1) Il n'existe aucune définition normalisée de la corruption. De manière générale, les représentants de la société civile du pays d'accueil et, dans une moindre mesure, les représentants officiels du gouvernement et les législateurs définissent la corruption comme « l'abus de confiance du public pour un profit personnel ». En revanche, les dirigeants d'entreprises définissent typiquement ce terme plus étroitement comme « un paiement illégal à un agent public dans l'intérêt de l'entreprise ou personnel ».
2) Un problème connexe concerne le coût de la corruption. Les indicateurs du pays d'accueil en Afrique ont tendance à décrire les coûts de la corruption en termes socio-économique et de développement ; l'un d'eux déclarait que « la corruption, de manière générale, fait perdre à l'État son efficacité et ses ressources ». En revanche, les entreprises intimées évoquaient le coût supplémentaire de la tentative de corruption. La réponse la plus typique était celle d'une entreprise intimée déclarant que « le temps passé par la direction à assister aux enquêtes, aux interrogations de la presse ou aux procédures réglementaires la distrait de ses activités principales, à savoir le développement ou l'exploitation d'une propriété minière », sans oublier le temps que passe la direction avec des bureaucrates corrompus.
3) On observe souvent une divergence entre la politique officielle des entreprises contre la corruption et la nécessité de verser des pots-de-vin au niveau local afin de pouvoir mener ses activités en Afrique.
4) Si la plupart des sociétés minières canadiennes reconnaissent le besoin d'évaluer les risques de corruption, peu le font réellement.

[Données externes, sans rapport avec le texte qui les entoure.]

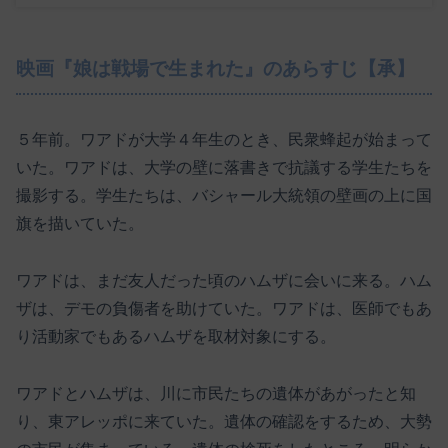
映画『娘は戦場で生まれた』のあらすじ【承】
５年前。ワアドが大学４年生のとき、民衆蜂起が始まって
いた。ワアドは、大学の壁に落書きで抗議する学生たちを
撮影する。学生たちは、バシャール大統領の壁画の上に国
旗を描いていた。
ワアドは、まだ友人だった頃のハムザに会いに来る。ハム
ザは、デモの負傷者を助けていた。ワアドは、医師でもあ
り活動家でもあるハムザを取材対象にする。
ワアドとハムザは、川に市民たちの遺体があがったと知
り、東アレッポに来ていた。遺体の確認をするため、大勢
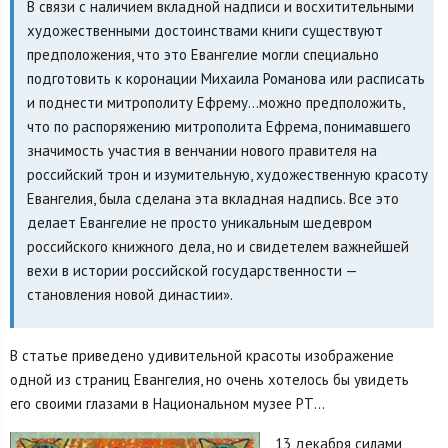
В связи с наличием вкладной надписи и восхитительными
художественными достоинствами книги существуют
предположения, что это Евангелие могли специально
подготовить к коронации Михаила Романова или расписать
и поднести митрополиту Ефрему…можно предположить,
что по распоряжению митрополита Ефрема, понимавшего
значимость участия в венчании нового правителя на
российский трон и изумительную, художественную красоту
Евангелия, была сделана эта вкладная надпись. Все это
делает Евангелие не просто уникальным шедевром
российского книжного дела, но и свидетелем важнейшей
вехи в истории российской государственности —
становления новой династии».
В статье приведено удивительной красоты изображение
одной из страниц Евангелия, но очень хотелось бы увидеть
его своими глазами в Национальном музее РТ…
13 декабря силами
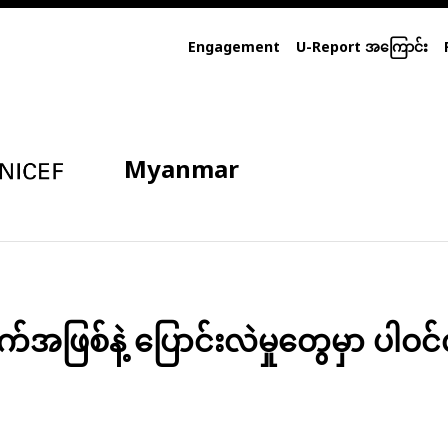
Engagement
U-Report အကြောင်း
Myanmar
ဖြစ်နဲ့ ပြောင်းလဲမှုတွေမှာ ပါဝင်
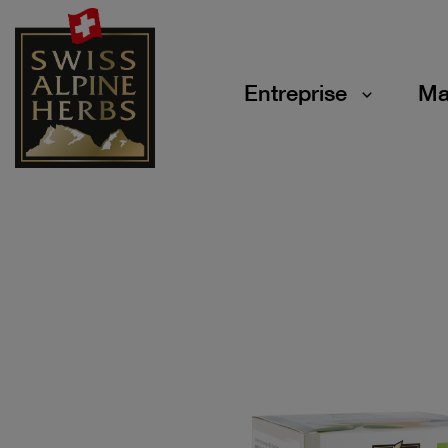
Entreprise
Ma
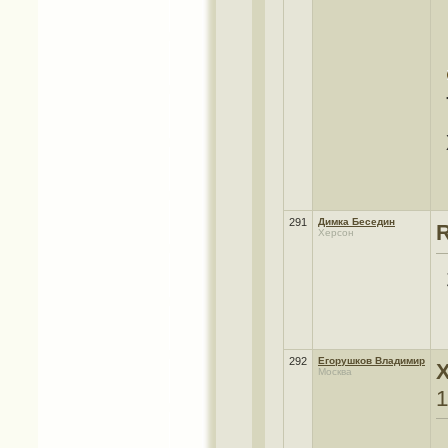
291
Димка Беседин
R
Херсон
292
Егорушков Владимир
Москва
1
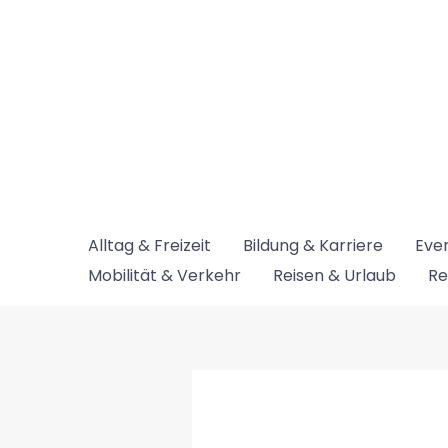
Zum
Inhalt
springen
Alltag & Freizeit
Bildung & Karriere
Even
Mobilität & Verkehr
Reisen & Urlaub
Re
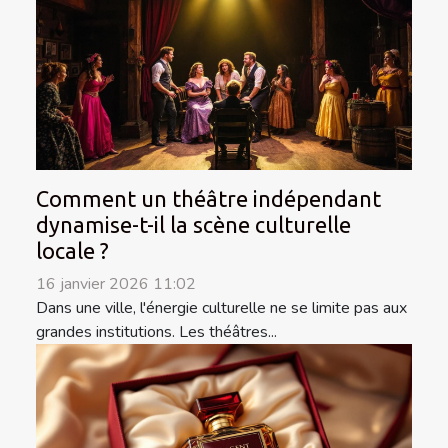
Comment un théâtre indépendant
dynamise-t-il la scène culturelle
locale ?
16 janvier 2026 11:02
Dans une ville, l'énergie culturelle ne se limite pas aux
grandes institutions. Les théâtres...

5) On constate une grande différence entre les grandes sociétés minières intégrées et les petites sociétés d'exploration et de développement en termes de politiques d'entreprise et de pratiques concernant la corruption. Cependant, les données suggèrent que la corruption reste un problème autant pour les grandes que pour les petites sociétés.
6) On observe un écart entre la loi et la pratique dans les pays d'accueil. Pratiquement tous les pays d'Afrique disposent de lois contre la corruption, mais la plupart ne les appliquent pas.

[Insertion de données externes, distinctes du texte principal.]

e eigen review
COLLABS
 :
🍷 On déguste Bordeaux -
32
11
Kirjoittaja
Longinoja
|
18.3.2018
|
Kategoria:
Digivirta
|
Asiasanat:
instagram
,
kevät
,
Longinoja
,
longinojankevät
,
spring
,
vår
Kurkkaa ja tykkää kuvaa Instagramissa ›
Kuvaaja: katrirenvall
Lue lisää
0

7) Les sociétés minières considèrent souvent la responsabilité sociale des entreprises comme un moyen de lutter contre la corruption et/ou de promouvoir le bien-être des populations locales ; quant aux dirigeants et représentants de la société civile en Afrique, ils la voient plutôt comme un choix intéressé qui pourrait même contribuer à la corruption.
8) Les sociétés minières ne savent souvent pas comment gérer les dirigeants et gouvernements locaux et ne comprennent pas toujours les coutumes et traditions locales, notamment le concept traditionnel consistant à verser des sommes (modestes) à des chefs tribaux comme marque de respect.
9) L'exploitation minière artisanale et à petite échelle (EMAPE) constitue un problème. Les premiers commentateurs de cette pratique, tels que la banque mondiale, la considéraient comme un moyen de créer une protection sociale et une option supplémentaire générant des revenus pour les locaux à une époque de forte pression économique et environnementale, et d'apporter une source de revenus aux agents publics, enseignants et autres membres de la société ayant été licenciés. Dans la plupart des pays, ce genre de pratiques minières est illégal et s'est beaucoup développé ces dernières années, suscitant des préoccupations envers l'environnement et la sécurité.
10) Malgré la multitude de parties prenantes dans un projet, l'approche du problème reste très peu structurée. La corruption est clairement divisée en deux parties (l'offre et la demande) et toute tentative sérieuse de contrer la corruption doit inclure une coalition formée de toutes les parties prenantes impliquées (les gouvernements, les parlements, les organisations de la société civile et les entreprises des pays d'accueil et d'origine) qui œuvrent à éliminer le problème.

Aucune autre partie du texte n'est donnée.